(Dataset entries)

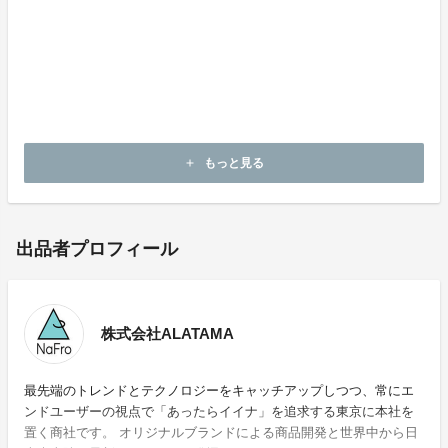
【実行者】
株式会社ALATAMA（輸入総代理店）
2015年設立。最先端のトレンドとテクノロジーをキャ
ッチアップしつつ、常にエンドユーザーの視点で「あっ
たらイイナ」を追求する東京に本社を置く輸入商社で
す。
もっと見る
add
出品者プロフィール
株式会社ALATAMA
最先端のトレンドとテクノロジーをキャッチアップしつつ、常にエ
ンドユーザーの視点で「あったらイイナ」を追求する東京に本社を
置く商社です。 オリジナルブランドによる商品開発と世界中から日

WHAT NEEDS TO BE DONE: From the line holding "最先端のトレンドとテクノロジーをキャッチアップしつつ、常にエ" to the final line of the data, output each line exactly and nothing more.

SOLUTION TO THIS PROBLEM:
最先端のトレンドとテクノロジーをキャッチアップしつつ、常にエ
ンドユーザーの視点で「あったらイイナ」を追求する東京に本社を
置く商社です。 オリジナルブランドによる商品開発と世界中から日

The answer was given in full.